Under the Federal Tort Claims Act of 1946 {FfCA), the United States is liable for tort claims “in the same manner and to the same extent as a private individual under like circumstances.” This limited waiver of sovereign immunity, subject to certain exceptions, grants federal district courts exclusive jurisdiction over civil tort actions against the United States for money damages. The Act requires a claimant suing the United States to file her claim first with the appropriate administrative agency. If the agency denies the claim, it mails a notice of final denial, and the claimant then has six months to file the claim against the United States in federal court. Failure to file suit within six months from the date of mailing and within two years after the claim accrues “forever bar[s]” the claimant from seeking relief in the courts under the FfCA. The Act does not specify to whom the agency must send the notice of denial. The Department of Justice (DOJ), charged by Congress with administering the Act, therefore promulgated 28 C.F.R. § 14.9(a), which requires that the agency send notice to the claimant, her attorney, or her legal representative. The courts have applied this regulation to claims arising under the Act nearly uniformly, interpreting it to permit an agency to send notice to any of the recipients enumerated in the regulation.
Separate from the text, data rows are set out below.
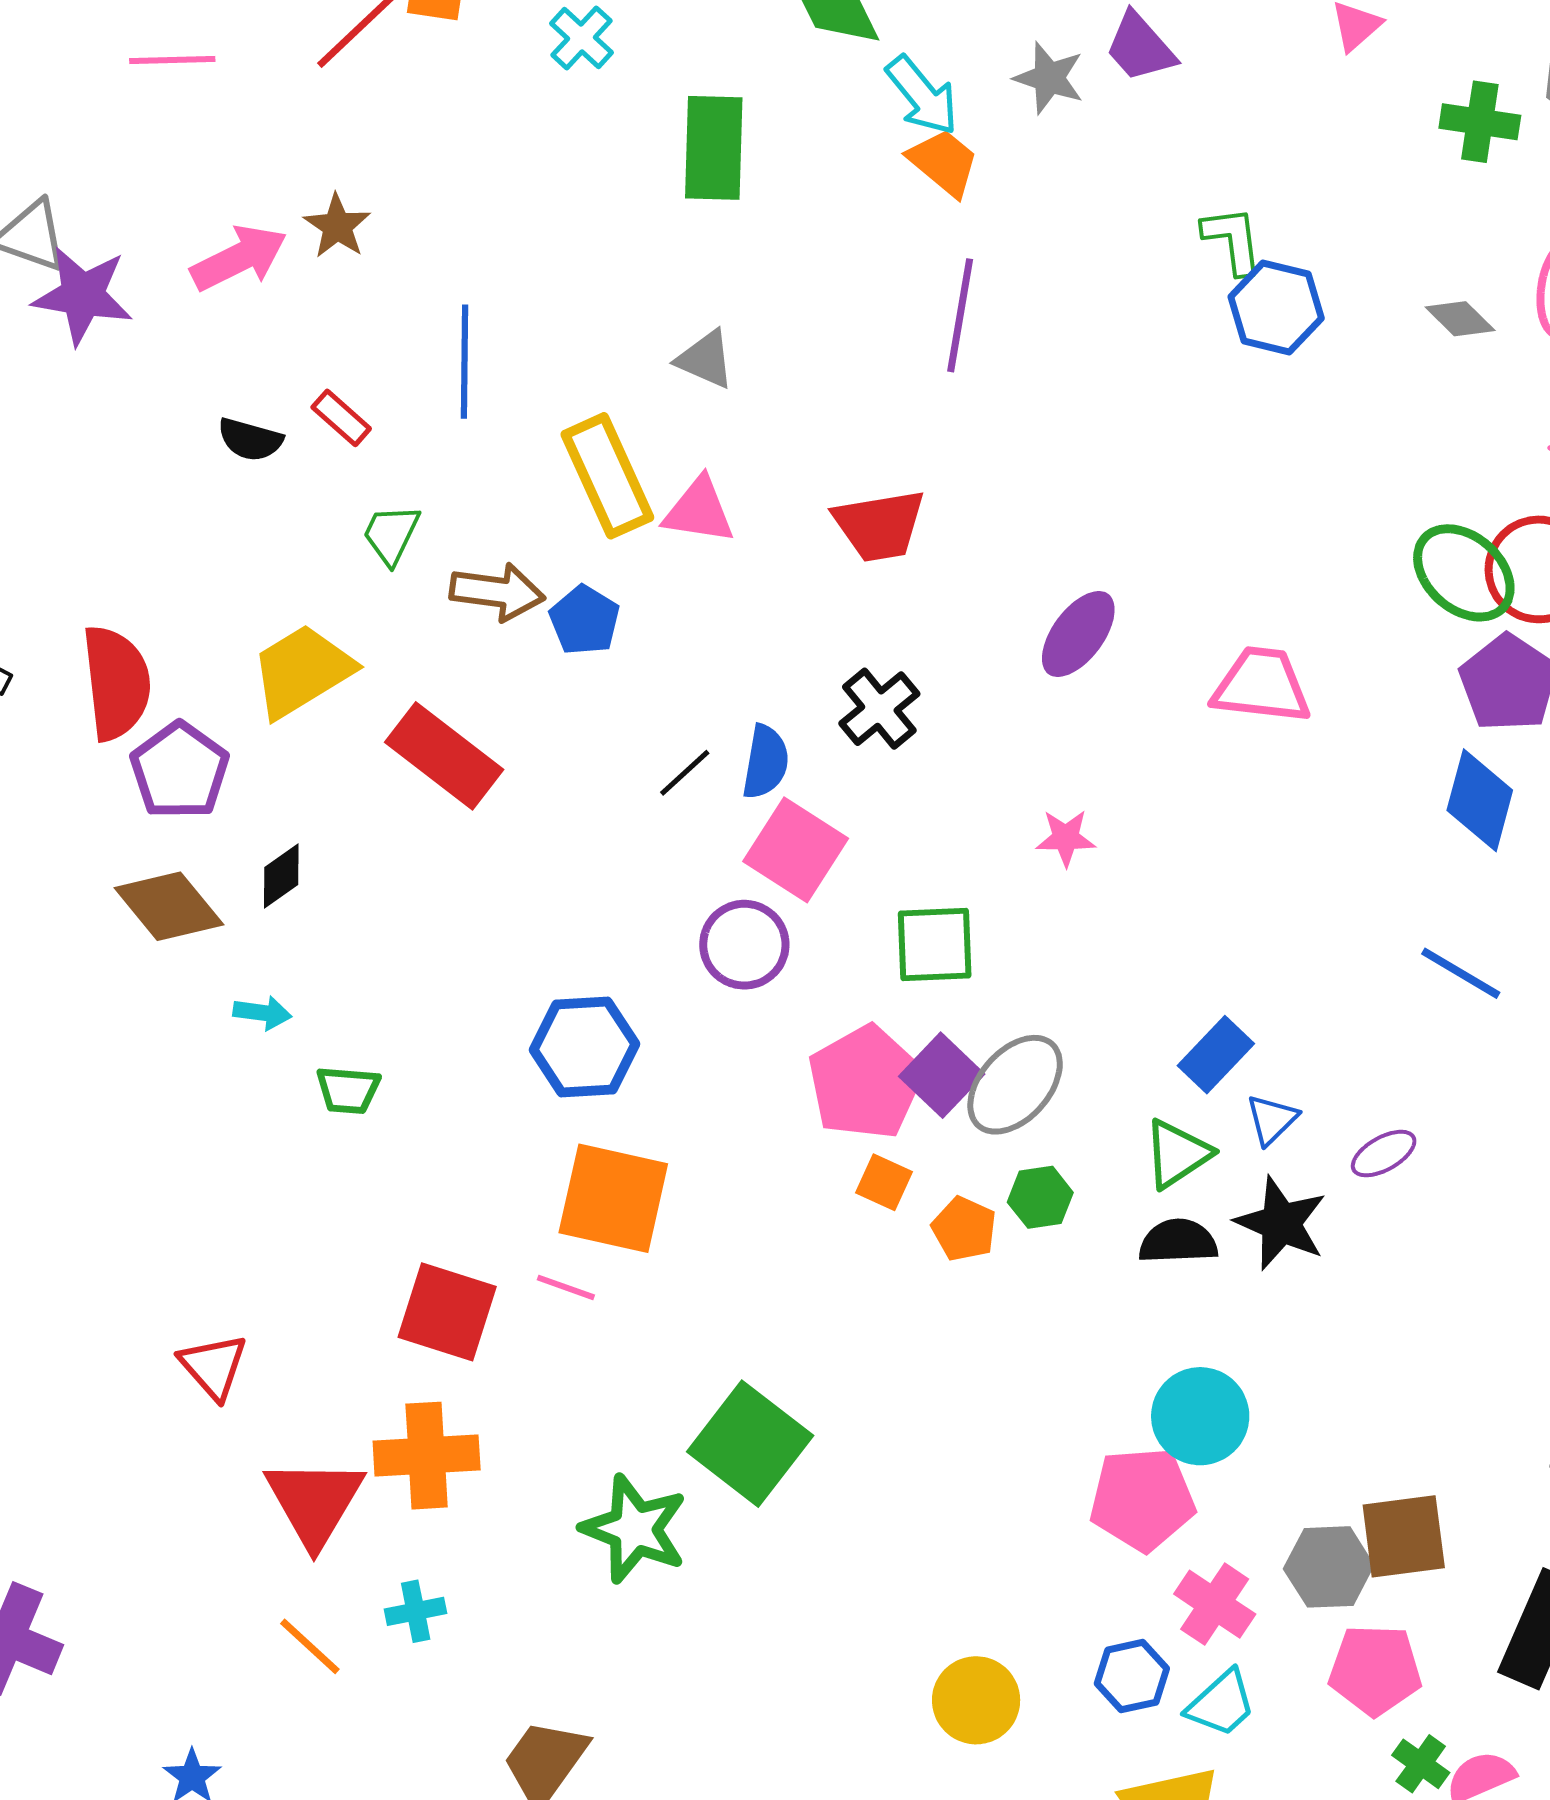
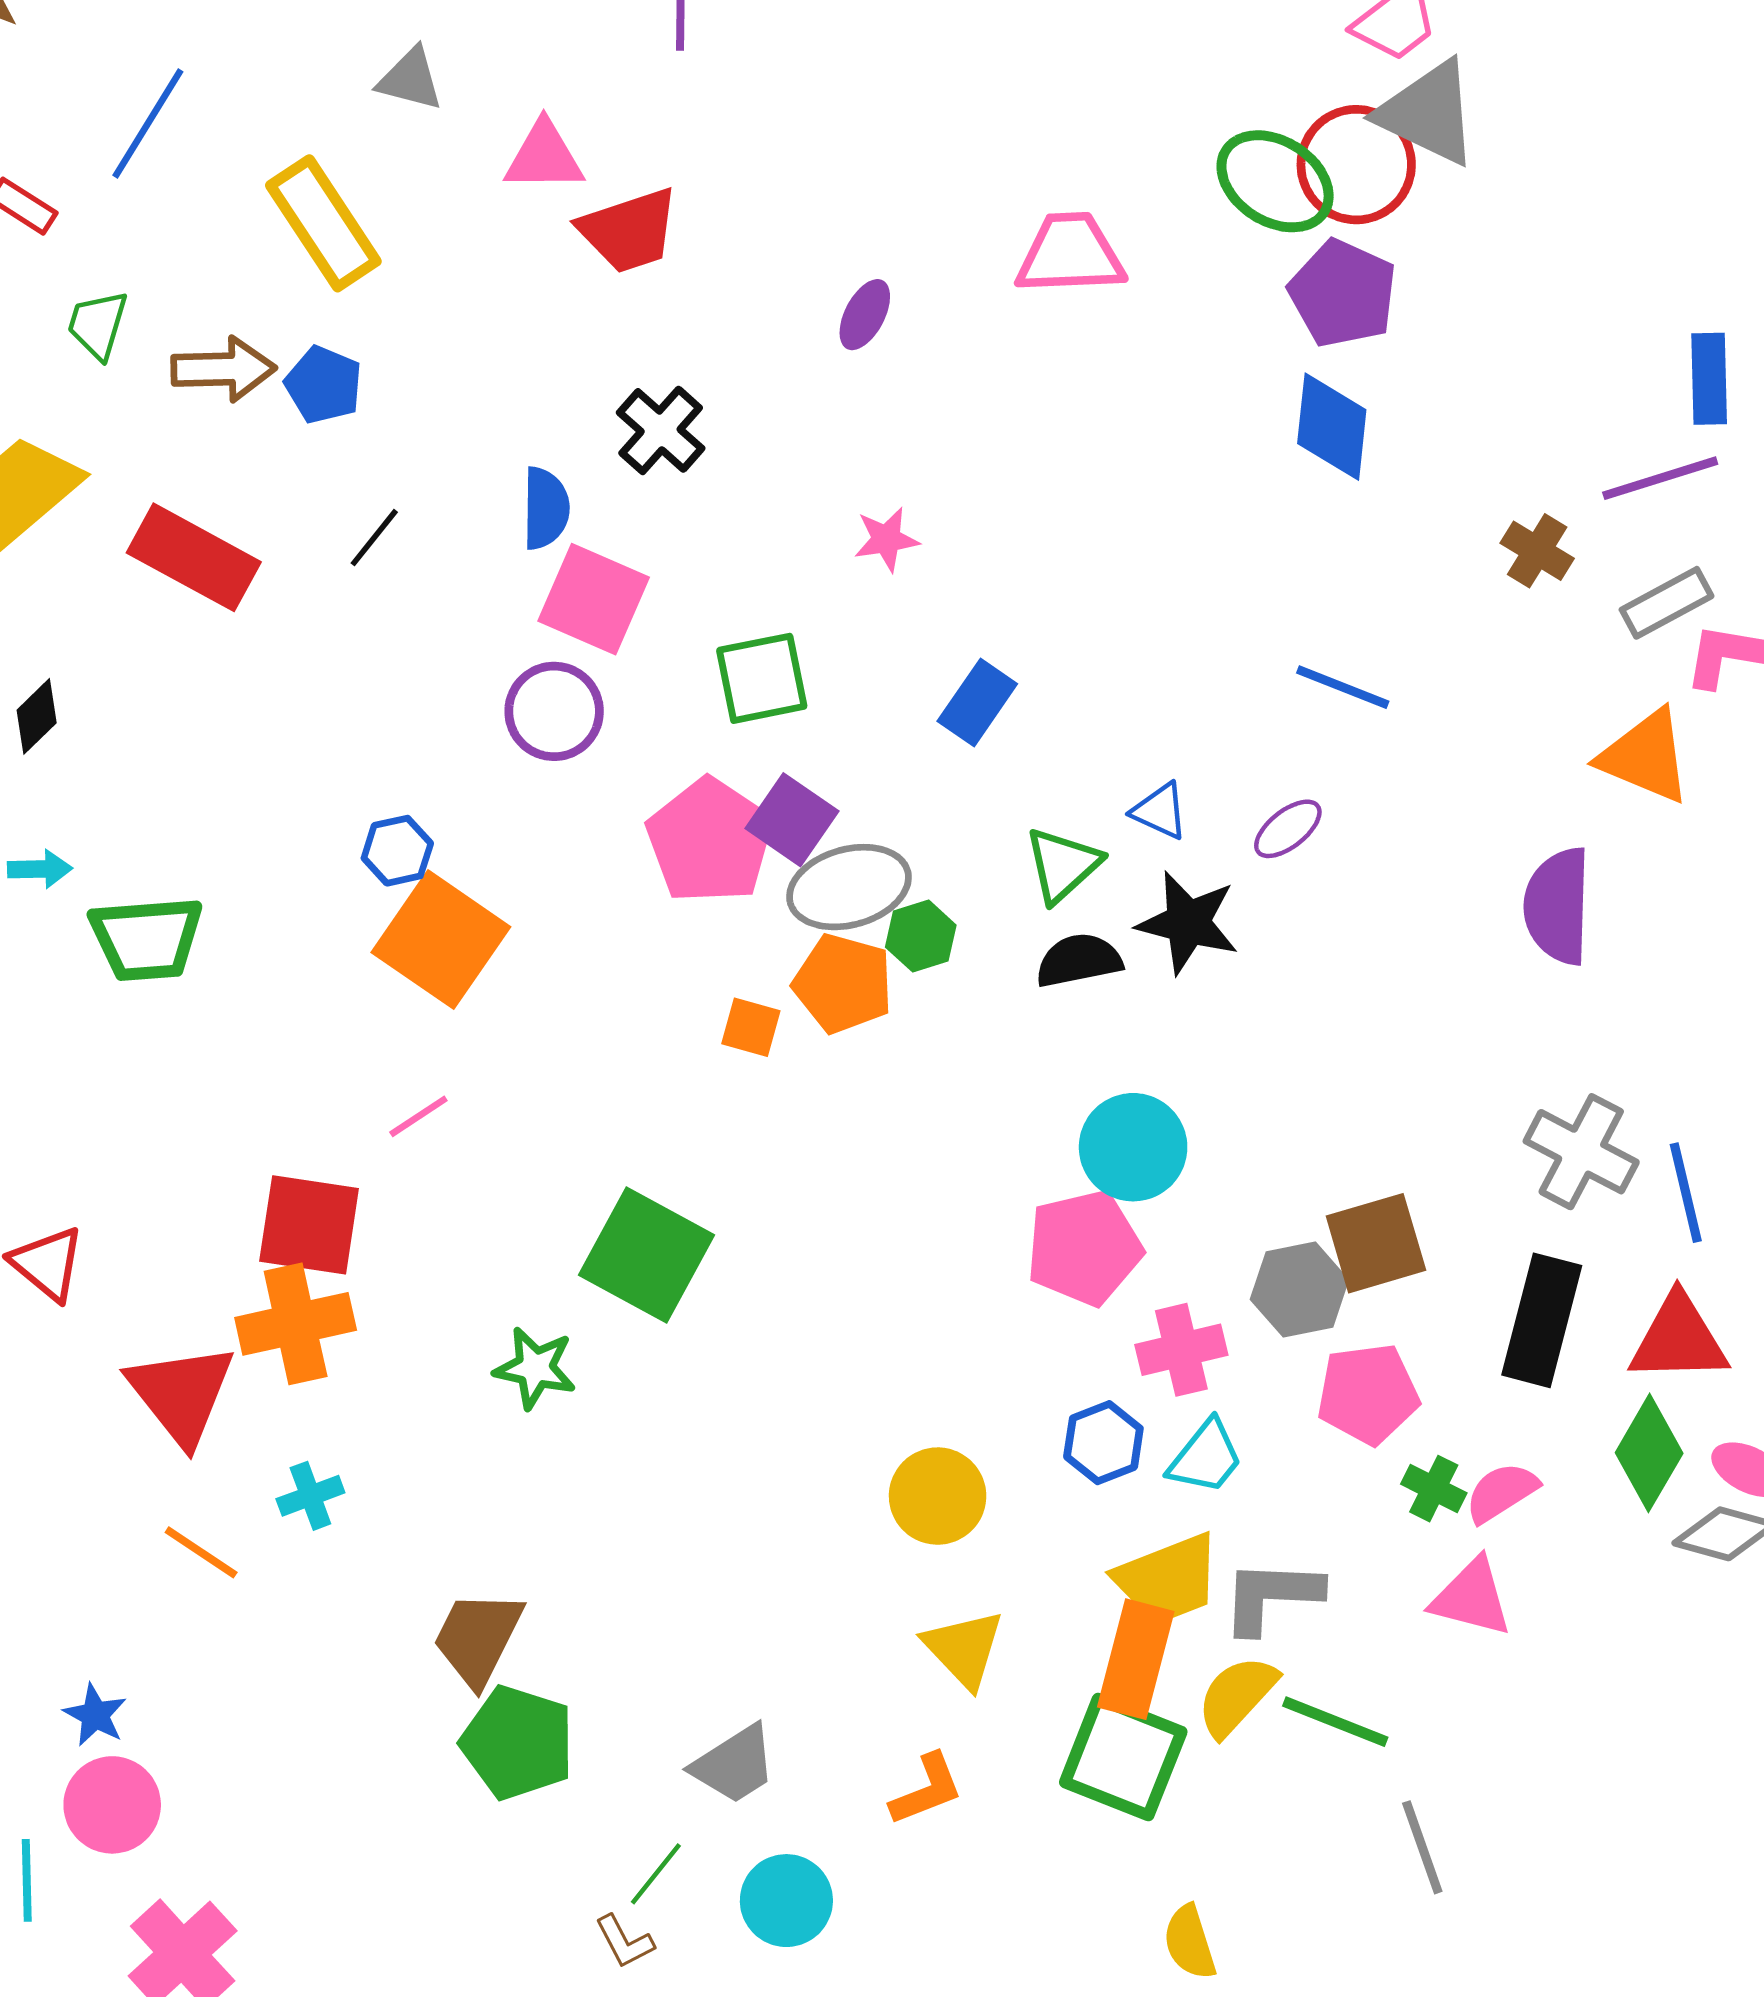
blue line: (465, 362) -> (148, 123), turned 40
pink triangle: (699, 511) -> (544, 157), moved
purple ellipse: (1078, 634) -> (865, 315), size x0.7
pink trapezoid: (1262, 685) -> (1070, 254), moved
black line: (685, 773) -> (374, 538), moved
blue line: (1461, 973) -> (1343, 687), moved
blue hexagon: (585, 1047) -> (397, 851), size x0.6
blue rectangle: (1216, 1055) -> (977, 703), moved
gray ellipse: (1015, 1085) -> (849, 887), moved, turned 42
green trapezoid: (348, 1090) -> (147, 939), size x1.6
blue triangle: (1272, 1119) -> (1160, 811), turned -42
orange square: (884, 1182) -> (751, 1027), moved
orange square: (613, 1198) -> (441, 940), moved, turned 31
orange pentagon: (964, 1229) -> (843, 984), size x1.4
pink line: (566, 1287) -> (418, 1116), turned -44
red square: (447, 1312) -> (309, 1225), moved
green star: (634, 1529) -> (535, 1368), size x0.7
pink cross: (1215, 1604) -> (1181, 1350), turned -38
They generally have dismissed claimants’ arguments that the notice of denial should have been sent only to them, or alternatively, to their attorneys, often with a succinct reference to the language of section 14.9. In late 1996, however, the Ninth Circuit let slip the dogs of war and held in Graham v. United States that section 14.9(a) requires that the notice of denial be sent only to the claimant’s attorney, if the agency knows that the claimant is represented. The court justified its override of the language of the regulation primarily on the grounds of “prevailing ethical standards.” Sending the notice to the claimant, the Ninth Circuit held, violates the ethical rule that attorneys may not communicate directly with parties they know to be represented. Because the Bureau of Prisons sent the notice of denial to Graham instead of to her attorney, the court permitted Graham’s suit to proceed despite its late filing.